O que foi rejeitado ❌: Emenda do PD que previa isenção da taxa de 250€ e ampliação do prazo de registro para todos os menores com direito à cidadania italiana (jus sanguinis), sem distinção por data de nascimento.
O que foi adotado ✅: A proposta do MAIE, que restringe a aplicação da isenção da taxa e do prazo ampliado aos menores nascidos após a vigência da Lei 36. Na prática, o texto aprovado não estende automaticamente esses benefícios a quem nasceu antes dessa data, ficando a aplicação sujeita às regras transitórias e à interpretação administrativa.
Reação e críticas 🗣️: O senador Francesco Giacobbe (PD), eleito no exterior, classificou a solução como discriminatória e afirmou que o governo continua tratando italianos no exterior como “cidadãos de segunda classe”. Outras emendas relacionadas ao reforço dos serviços consulares, promoção da língua e cultura italiana, benefícios familiares e ajustes previdenciários para residentes no exterior foram, em sua maioria, rejeitadas ou aprovadas com redução de recursos.
Detalhe importante 🧭: A legislação menciona um prazo ampliado de até 3 anos para determinados registros, mas o texto aprovado vincula esse benefício à data de nascimento em relação à Lei 36. Isso cria um cenário de aplicação diferenciada, que ainda depende de orientações oficiais dos consulados para uniformização.
Por que isso importa 📌: Para famílias ítalo-brasileiras, a definição afeta diretamente se haverá isenção da taxa de 250€ e se o prazo ampliado para o registro da cidadania de menores poderá ser utilizado.

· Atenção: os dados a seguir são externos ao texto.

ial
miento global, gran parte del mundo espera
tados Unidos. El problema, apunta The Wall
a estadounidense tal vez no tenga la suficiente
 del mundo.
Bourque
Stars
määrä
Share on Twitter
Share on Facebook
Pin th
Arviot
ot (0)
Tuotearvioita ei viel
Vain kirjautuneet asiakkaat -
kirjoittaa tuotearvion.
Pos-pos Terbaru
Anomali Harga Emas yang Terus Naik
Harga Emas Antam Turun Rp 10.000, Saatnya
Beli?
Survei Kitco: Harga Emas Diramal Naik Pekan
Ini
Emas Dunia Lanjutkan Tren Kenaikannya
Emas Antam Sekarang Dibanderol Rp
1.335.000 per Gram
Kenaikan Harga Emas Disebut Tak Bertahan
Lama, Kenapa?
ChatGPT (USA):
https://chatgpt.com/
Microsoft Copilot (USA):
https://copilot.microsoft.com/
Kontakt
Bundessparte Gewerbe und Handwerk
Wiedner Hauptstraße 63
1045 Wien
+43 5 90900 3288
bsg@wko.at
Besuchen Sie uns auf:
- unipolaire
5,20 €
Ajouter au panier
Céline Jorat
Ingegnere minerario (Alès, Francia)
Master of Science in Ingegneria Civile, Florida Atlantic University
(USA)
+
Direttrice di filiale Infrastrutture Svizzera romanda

A data de nascimento em relação à Lei 36 passa a ser um fator central.
O que muda para você? 🔎
• Menores nascidos após a Lei 36: Tendem a se enquadrar nos critérios de isenção da taxa e de prazo ampliado, conforme o texto aprovado, sujeito à regulamentação consular.

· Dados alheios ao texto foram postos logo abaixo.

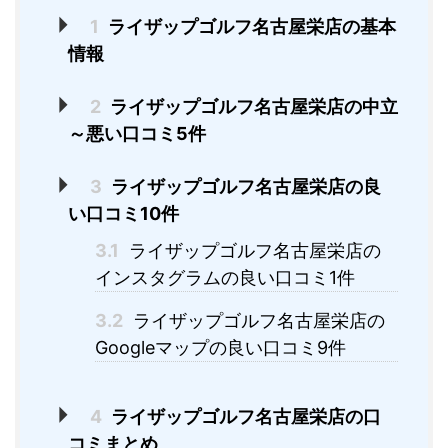
1
ライザップゴルフ名古屋栄店の基本
情報
2
ライザップゴルフ名古屋栄店の中立
～悪い口コミ5件
3
ライザップゴルフ名古屋栄店の良
い口コミ10件
3.1
ライザップゴルフ名古屋栄店の
インスタグラムの良い口コミ1件
3.2
ライザップゴルフ名古屋栄店の
Googleマップの良い口コミ9件
4
ライザップゴルフ名古屋栄店の口
コミまとめ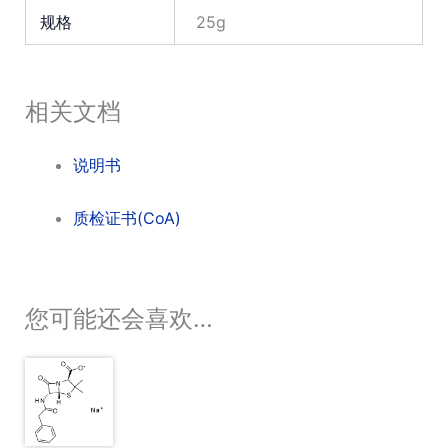
规格
25g
相关文档
说明书
质检证书(CoA)
您可能还会喜欢…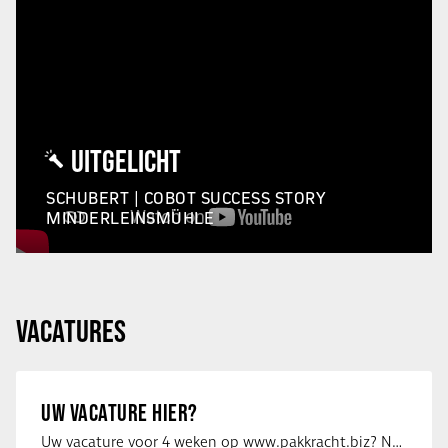
UITGELICHT
SCHUBERT | COBOT SUCCESS STORY
MINDERLEINSMÜHLE
VACATURES
UW VACATURE HIER?
Uw vacature voor 4 weken op www.pakkracht.biz? Neem dan contact op met Yannick van …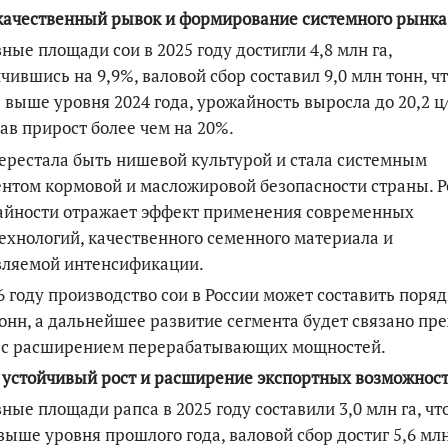
качественный рывок и формирование системного рынка
ные площади сои в 2025 году достигли 4,8 млн га,
чившись на 9,9%, валовой сбор составил 9,0 млн тонн, чт
 выше уровня 2024 года, урожайность выросла до 20,2 ц/
ав прирост более чем на 20%.
ерестала быть нишевой культурой и стала системным
нтом кормовой и масложировой безопасности страны. Р
айности отражает эффект применения современных
ехнологий, качественного семенного материала и
вляемой интенсификации.
6 году производство сои в России может составить поряд
онн, а дальнейшее развитие сегмента будет связано пр
о с расширением перерабатывающих мощностей.
 устойчивый рост и расширение экспортных возможнос
ные площади рапса в 2025 году составили 3,0 млн га, чт
выше уровня прошлого года, валовой сбор достиг 5,6 мл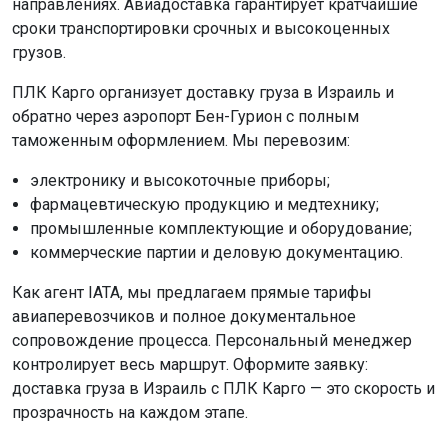
направлениях. Авиадоставка гарантирует кратчайшие
сроки транспортировки срочных и высокоценных
грузов.
ПЛК Карго организует доставку груза в Израиль и
обратно через аэропорт Бен-Гурион с полным
таможенным оформлением. Мы перевозим:
электронику и высокоточные приборы;
фармацевтическую продукцию и медтехнику;
промышленные комплектующие и оборудование;
коммерческие партии и деловую документацию.
Как агент IATA, мы предлагаем прямые тарифы
авиаперевозчиков и полное документальное
сопровождение процесса. Персональный менеджер
контролирует весь маршрут. Оформите заявку:
доставка груза в Израиль с ПЛК Карго — это скорость и
прозрачность на каждом этапе.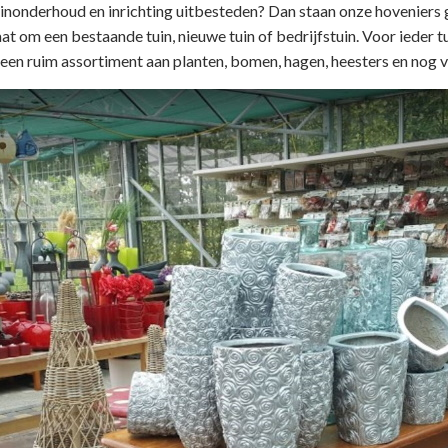
tuinonderhoud en inrichting uitbesteden? Dan staan onze hoveniers
t om een bestaande tuin, nieuwe tuin of bedrijfstuin. Voor ieder tu
r een ruim assortiment aan planten, bomen, hagen, heesters en nog v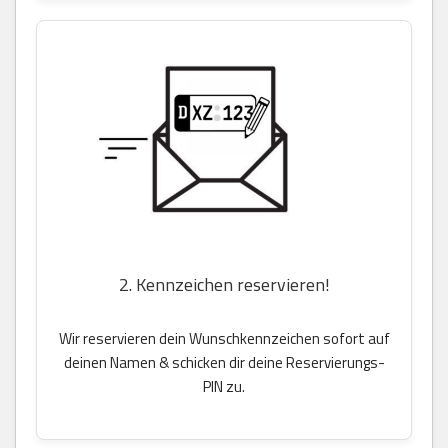
2. Kennzeichen reservieren!
Wir reservieren dein Wunschkennzeichen sofort auf
deinen Namen & schicken dir deine Reservierungs-
PIN zu.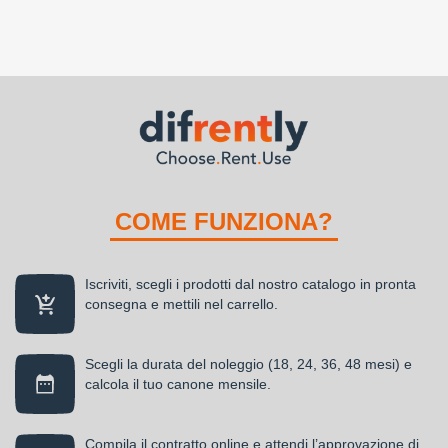
COME FUNZIONA?
Iscriviti, scegli i prodotti dal nostro catalogo in pronta
consegna e mettili nel carrello.
Scegli la durata del noleggio (18, 24, 36, 48 mesi) e
calcola il tuo canone mensile.
Compila il contratto online e attendi l’approvazione di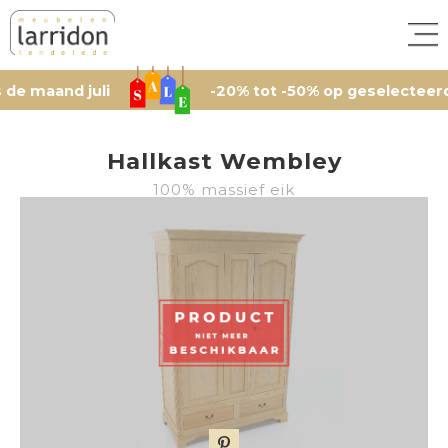
and juli
-20% tot -50% op geselecteerde artik
Hallkast Wembley
100% massief eik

• Menores nascidos antes da Lei 36: Podem não ser automaticamente incluídos nos benefícios. Em muitos casos, pode continuar sendo exigida a taxa de 250€ e a observância dos prazos tradicionais.
• Casos em andamento: A aplicação prática pode variar por consulado. É fundamental confirmar localmente como a norma será implementada.
O que fazer agora 🧩
• Verifique a data de entrada em vigor da Lei 36 e compare com a data de nascimento do menor. Esse é o principal critério de enquadramento. ⏱️
• Consulte o consulado responsável (sites oficiais e canais de atendimento) para confirmar isenção de taxa e prazo aplicável. 📞
• Organize a documentação: certidões em inteiro teor, traduções juramentadas e apostilamento, para evitar perda de prazos. 🧾
• Caso não haja isenção, inclua a taxa de 250€ no planejamento financeiro familiar. 💶
• Guarde comprovantes de protocolo e acompanhe atualizações oficiais, pois a aplicação consular pode evoluir. 🗂️
• Em situações complexas, busque orientação especializada para reduzir riscos e cumprir prazos. 👩⚖️
Recado final 💡: A regra ficou mais restritiva e ainda exige atenção aos detalhes. Com informação atualizada, planejamento e documentação organizada, é possível tomar decisões mais seguras e evitar surpresas.